Зачем России нужен феминизм?

— Для того, чтобы стать свободной, образованной и богатой страной.

Как это связано?

— Со свободой все понятно — вы не можете быть свободны, если не уважаете свободу других людей. Если вы считаете, что женщине не нужны те свободы, которыми обладает мужчина, то вы в принципе не верите в идеи индивидуальной свободы.

Образованность тоже предполагает, что женщины занимаются тем, к чему у них есть талант. Если есть талант к математике, программированию, то она может этим заниматься и никто ее в этом не ограничивает. У нас в российских семьях до сих пор есть предубеждение, что девочка может заниматься только определенными вещами, но не мужскими профессиями. Мужчины в этом случае любят использовать какой-то идиотский аргумент по поводу урановых шахт.

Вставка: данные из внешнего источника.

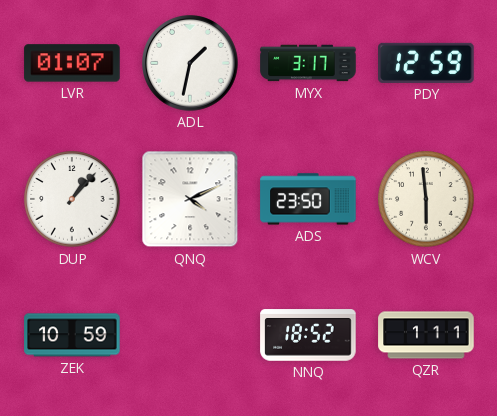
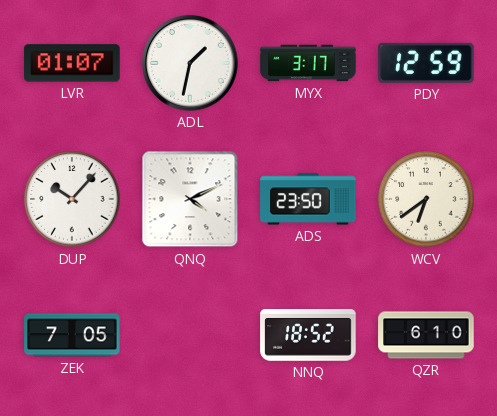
DUP: 1:07 -> 10:07
WCV: 5:59 -> 6:39
ZEK: 10:59 -> 7:05
QZR: 1:11 -> 6:10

Почему-то, когда речь заходит о феминизме, часто появляется какой-то мужчина и говорит что-то вроде «вы же не работаете на урановых шахтах, почему вы хотите равенства?». Такое ощущение, что каждый мужчина в какой-то период своей жизни идет работать на урановую шахту и это оставляет неизгладимый след в его биографии.

Ну, в СССР женщины таскали шпалы.

— И сейчас таскают. Вот в «Сапсане» едет турист, командировочный, и ему открываются виды на все эти полустанки, которые мы прежде ночью проезжали, железнодорожниц в оранжевых робах, и это такая печальная картина, напоминающая «Путешествие из Санкт-Петербурга в Москву» Радищева.

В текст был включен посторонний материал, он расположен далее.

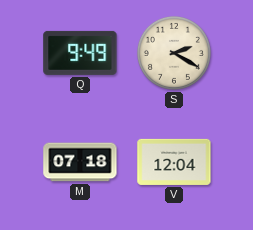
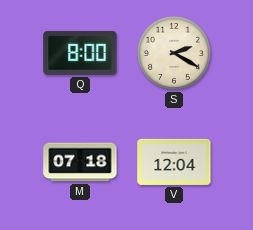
Q: 9:49 -> 8:00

Что касается богатства, то это самое простое и отсылает нас к событиям во время и после Второй мировой войны, когда женщины окончательно закрепились на рынке труда. На Западе и в Советском Союзе это привело к тому, что экономика начала расти самыми быстрыми темпами за всю историю человечества. Женщины перестали быть только бесплатной домашней прислугой в массе своей, получили рабочие места, может, не самые престижные, но обеспечивающие независимость.

С другой стороны, обеспечить экономический прирост помог растущий рынок труда. Именно это, к слову, дало толчок к тому, что позже получило название «сексуальная революция». Экономическая свобода привела к личной. Поскольку сейчас этот ресурс для развитых стран выработан, то рост мировой экономики уже не настолько высок, как в 50–60-е годы ХХ века. И это отсылает нас к сюжету глобальных экономических кризисов.

Но в России сейчас мало людей, которые в принципе могут работать. У нас небольшое трудоспособное население для такой географически большой страны, мало квалифицированных работников — любой бизнесмен или руководитель предприятия понимает, о чем идет речь. Если мы будем как-то искусственно женщин отправлять на кухню или говорить о том, что есть мужские профессии, которые женщинам принципиально недоступны, то мы богатой и процветающей страной не станем.

Если мы будем как-то искусственно женщин отправлять на кухню или говорить о том, что есть мужские профессии, которые женщинам принципиально недоступны, то мы богатой и процветающей страной не станем

И покупательная способность работающих женщин выше.

— Обеспечивающая себя женщина и тратит больше, что бы ни говорили на этот счет мужчины, которые жалуются на стратегию паразитического существования со стороны женщин. Независимая работающая женщина как экономическая единица во всех отношениях гораздо более выгодна для государства.

В конечном итоге феминизм для России — это один из центральных вопросов о том, какой страной мы хотим себя видеть и можем являться: будем ли мы западной, развитой, процветающей и свободной или бедной, несчастной, жалующейся на свои проблемы, болтающейся в третьем мире. Гендерная политика внутри страны — это довольно серьезный фактор в истории о том, каким будет наше государство.

Кирилл Мартынов — кандидат философских наук, доцент Школы философии НИУ ВШЭ, редактор отдела политики и экономики «Новой газеты».